Nice shit analogy, symbioid.
posted by [expletive deleted] at 2:25 PM on June 4, 2014


My first real office job was me working alone and getting it all done in the standard forty hours, no back logs, no bottle necks, no complaints, no problem.

One day my boss announced that they were hiring someone to help me. I suggested that they should drop that idea and simply increase my salary by 50% of what they proposed to pay the new hire.

He laughed. I wasn't kidding.

Of course he didn't take me up on the suggestion, and it was then that I realized that a lot of people get hired simply to make the hiring body more important.

Well, in good times, at least.
posted by BWA at 3:03 PM on June 4, 2014 [3 favorites]


I'd love to see this result in more genuine employee owned company.
posted by ob1quixote at 3:04 PM on June 4, 2014


When I was a kid, I was sure that by now I'd be spending all of my days lounging on a lawn chair while a robot served me drinks in coconut shells with little paper umbrellas in them.

If I had realized it would be like this, I might have actually planned for the future.
posted by ckape at 4:07 PM on June 4, 2014 [1 favorite]


Wait, why would someone work 40 or 60 hours for the same salary as someone working 20 hours? What is the incentive, if not money?
posted by desjardins


Maybe not if the job was really boring. But I guess this is exactly the point Graeber is making, about people sometimes doing jobs for "free" or reduced pay because of its intrinsic value. It's a plausible scenario in some kinds of work.

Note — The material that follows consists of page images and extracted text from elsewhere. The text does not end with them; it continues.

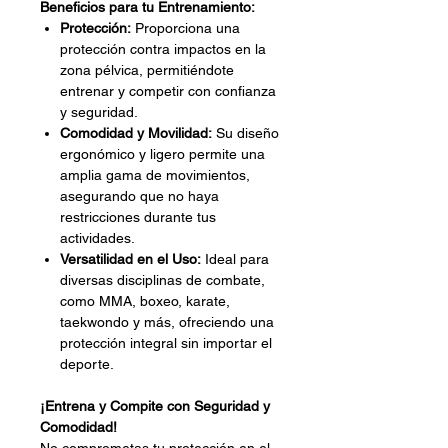
Beneficios para tu Entrenamiento:
Protección:
Proporciona una
protección contra impactos en la
zona pélvica, permitiéndote
entrenar y competir con confianza
y seguridad.
Comodidad y Movilidad:
Su diseño
ergonómico y ligero permite una
amplia gama de movimientos,
asegurando que no haya
restricciones durante tus
actividades.
Versatilidad en el Uso:
Ideal para
diversas disciplinas de combate,
como MMA, boxeo, karate,
taekwondo y más, ofreciendo una
protección integral sin importar el
deporte.
¡Entrena y Compite con Seguridad y
Comodidad!
No comprometas tu protección en el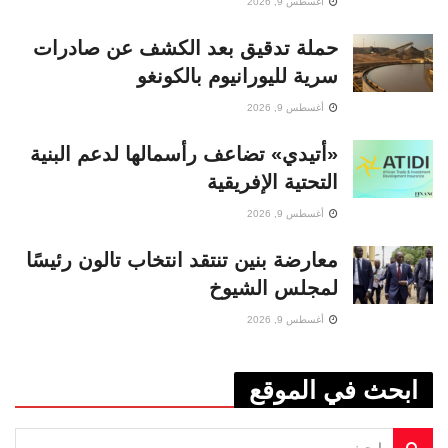
أغسطس 9, 2026
حملة تدقيق بعد الكشف عن صادرات
سرية لليورانيوم بالكونغو
أغسطس 9, 2026
«أتيدي» تضاعف رأسمالها لدعم البنية
التحتية الإفريقية
أغسطس 9, 2026
معارضة بنين تنتقد انتخاب تالون رئيسًا
لمجلس الشيوخ
أغسطس 9, 2026
ابحث في الموقع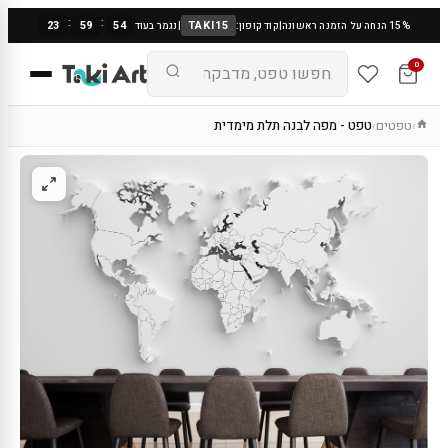
:
:
23
59
53
TAKI15
15% הנחה על הזמנה ראשונה
|
קוד קופון:
|
נגמר בעוד
0
טפטים
טפט - מפה לבנה תלת מימדית
›
›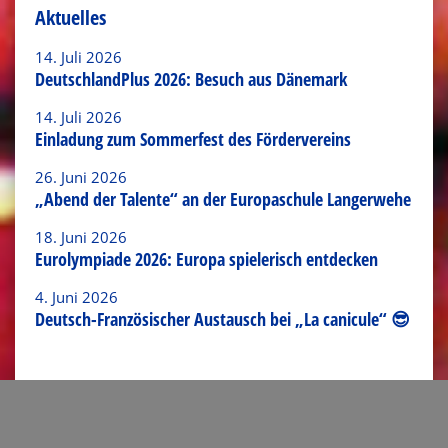
Aktuelles
14. Juli 2026
DeutschlandPlus 2026: Besuch aus Dänemark
14. Juli 2026
Einladung zum Sommerfest des Fördervereins
26. Juni 2026
„Abend der Talente“ an der Europaschule Langerwehe
18. Juni 2026
Eurolympiade 2026: Europa spielerisch entdecken
4. Juni 2026
Deutsch-Französischer Austausch bei „La canicule“ 😎
Link zum Artikel verschicken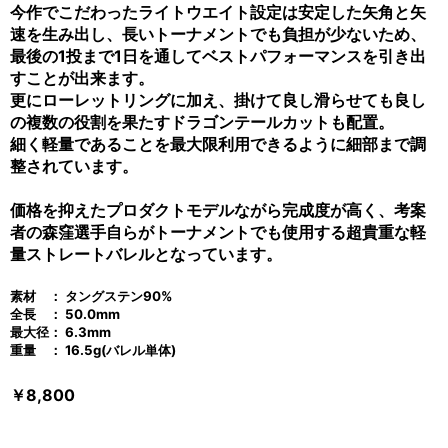
今作でこだわったライトウエイト設定は安定した矢角と矢
速を生み出し、長いトーナメントでも負担が少ないため、
最後の1投まで1日を通してベストパフォーマンスを引き出
すことが出来ます。
更にローレットリングに加え、掛けて良し滑らせても良し
の複数の役割を果たすドラゴンテールカットも配置。
細く軽量であることを最大限利用できるように細部まで調
整されています。
価格を抑えたプロダクトモデルながら完成度が高く、考案
者の森窪選手自らがトーナメントでも使用する超貴重な軽
量ストレートバレルとなっています。
素材 ： タングステン90%
全長 ： 50.0mm
最大径： 6.3mm
重量 ： 16.5g(バレル単体)
￥8,800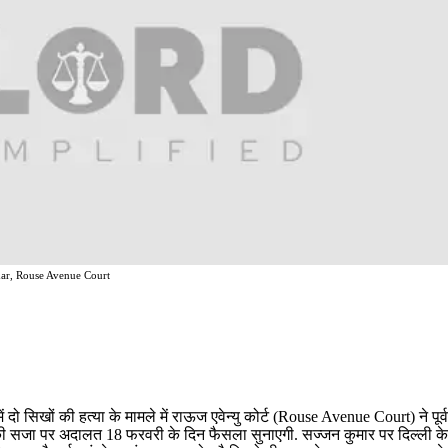
ar, Rouse Avenue Court
ो सिखों की हत्या के मामले में राऊज एवेन्यु कोर्ट (Rouse Avenue Court) ने पूर्व
 की सजा पर अदालत 18 फरवरी के दिन फैसला सुनाएगी. सज्जन कुमार पर दिल्ली के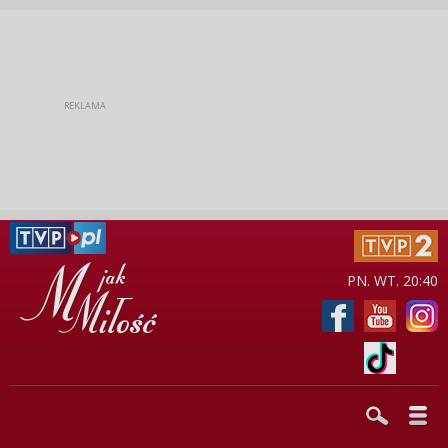
PN. WT. 20:40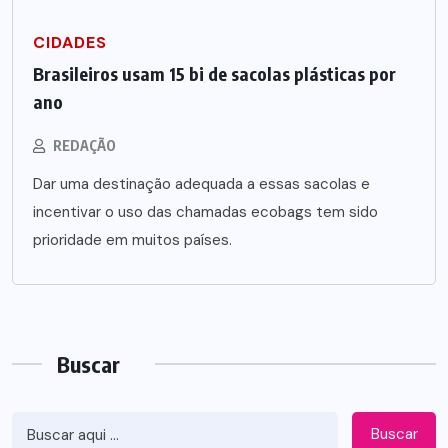
CIDADES
Brasileiros usam 15 bi de sacolas plásticas por
ano
REDAÇÃO
Dar uma destinação adequada a essas sacolas e
incentivar o uso das chamadas ecobags tem sido
prioridade em muitos países.
Buscar
Buscar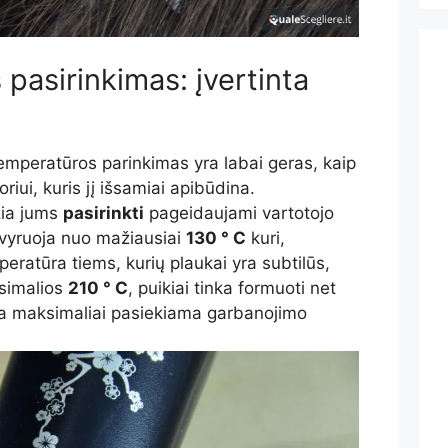
pasirinkimas: įvertinta
mperatūros parinkimas yra labai geras, kaip
oriui, kuris jį išsamiai apibūdina.
žia jums
pasirinkti
pageidaujami vartotojo
vyruoja nuo mažiausiai
130 ° C
kuri,
peratūra tiems, kurių plaukai yra subtilūs,
ksimalios
210 ° C
, puikiai tinka formuoti net
ėra maksimaliai pasiekiama garbanojimo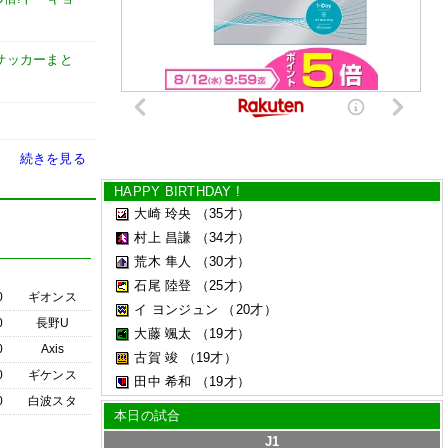
et【サッカーまと
続きを見る
HAPPY BIRTHDAY !
大崎 玲央
（35才）
村上 昌謙
（34才）
荒木 隼人
（30才）
石尾 陸登
（25才）
0
ギオンス
イ ヨンジュン
（20才）
0
長野U
大藤 颯太
（19才）
0
Axis
古賀 竣
（19才）
0
ギケンス
田中 希和
（19才）
0
白波スタ
本日の試合
J1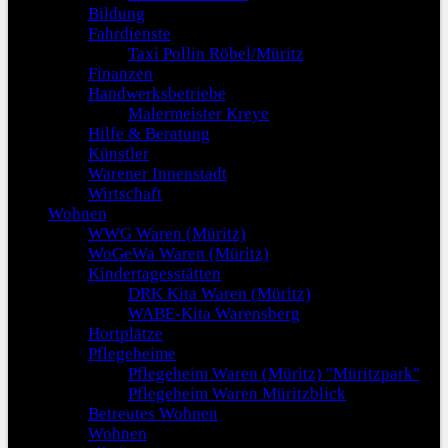
Bildung
Fahrdienste
Taxi Pollin Röbel/Müritz
Finanzen
Handwerksbetriebe
Malermeister Kreye
Hilfe & Beratung
Künstler
Warener Innenstadt
Wirtschaft
Wohnen
WWG Waren (Müritz)
WoGeWa Waren (Müritz)
Kindertagesstätten
DRK Kita Waren (Müritz)
WABE-Kita Warensberg
Hortplätze
Pflegeheime
Pflegeheim Waren (Müritz) "Müritzpark"
Pflegeheim Waren Müritzblick
Betreutes Wohnen
Wohnen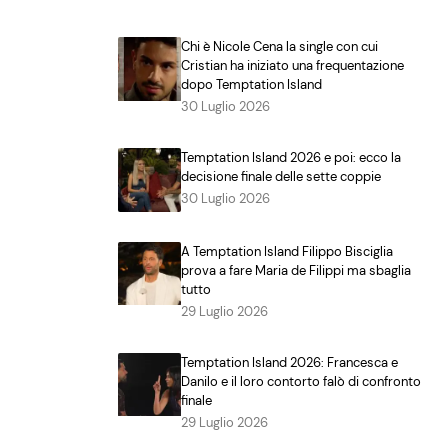
Chi è Nicole Cena la single con cui
Cristian ha iniziato una frequentazione
dopo Temptation Island
30 Luglio 2026
Temptation Island 2026 e poi: ecco la
decisione finale delle sette coppie
30 Luglio 2026
A Temptation Island Filippo Bisciglia
prova a fare Maria de Filippi ma sbaglia
tutto
29 Luglio 2026
Temptation Island 2026: Francesca e
Danilo e il loro contorto falò di confronto
finale
29 Luglio 2026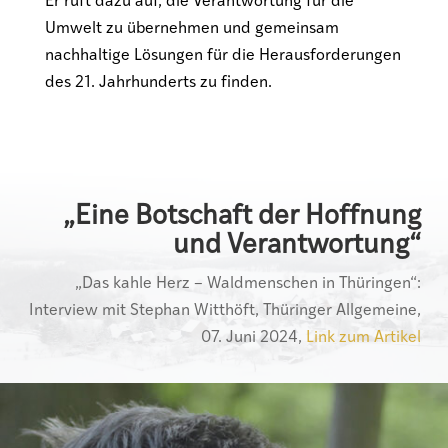
Er ruft dazu auf, die Verantwortung für die
Umwelt zu übernehmen und gemeinsam
nachhaltige Lösungen für die Herausforderungen
des 21. Jahrhunderts zu finden.
„Eine Botschaft der Hoffnung
und Verantwortung“
„Das kahle Herz – Waldmenschen in Thüringen“:
Interview mit Stephan Witthöft, Thüringer Allgemeine,
07. Juni 2024,
Link zum Artikel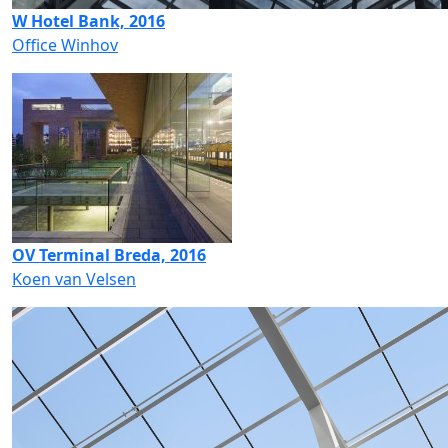
W Hotel Bank, 2016
Office Winhov
OV Terminal Breda, 2016
Koen van Velsen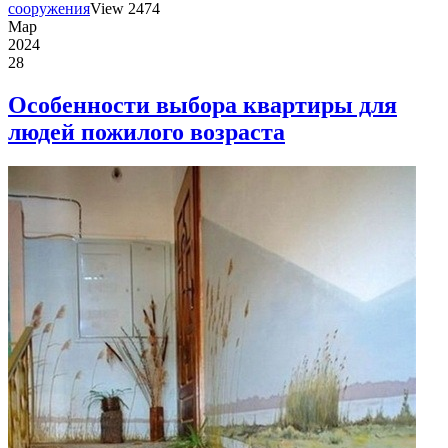
сооружения
View 2474
Мар
2024
28
Особенности выбора квартиры для
людей пожилого возраста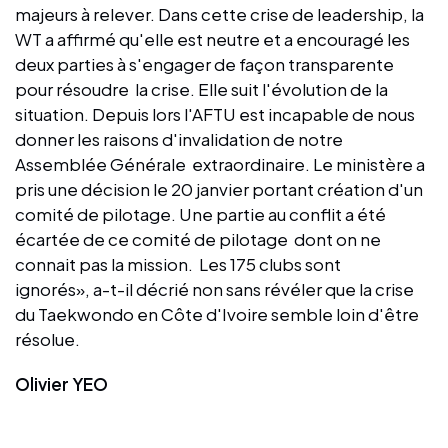
majeurs à relever. Dans cette crise de leadership, la
WT a affirmé qu'elle est neutre et a encouragé les
deux parties à s'engager de façon transparente
pour résoudre la crise. Elle suit l'évolution de la
situation. Depuis lors l'AFTU est incapable de nous
donner les raisons d'invalidation de notre
Assemblée Générale extraordinaire. Le ministère a
pris une décision le 20 janvier portant création d'un
comité de pilotage. Une partie au conflit a été
écartée de ce comité de pilotage dont on ne
connait pas la mission. Les 175 clubs sont
ignorés», a-t-il décrié non sans révéler que la crise
du Taekwondo en Côte d'Ivoire semble loin d'être
résolue.
Olivier YEO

I have done this without actually realising it. I was doing a job as a level 1 employee, and I got an "offer" to do a level 3 employee's job in the regional HQ in addition to my own work for a year (he left, hiring restrictions meant he couldn't be replaced for a year), at the same time being tasked with completely revamping that job's processes with an oracle hypercube that I would have to configure from scratch. No money was involved. So they sold it to me on the basis of... fame? Because it was interesting? Because I would learn something useful? And that they knew I could do both jobs at once because I was just that efficient? Yes there was a fair bit of overtime involved. I would do it again in a heartbeat if offered.

I remember giving training sessions to the teams there (level 3 and level 4 employees) and their shock at realising I was level 1.

(I got a promotion to level 2 two years later, and to level 3 in another two years...)
posted by xdvesper at 4:21 PM on June 4, 2014


So, my exact reaction on reading Nanuk's comment was "Thanks for making management think anyone not working 70 hours isn't actually working 40 hours." As for why people do this, I would be curious to hear Nanuk's reasons. I have wondered the same myself when one of my coworkers booked 90 hours recently and when this caused a stir he admitted he was generally underbooking his time and didn't want to see consultants constantly at the top of the list.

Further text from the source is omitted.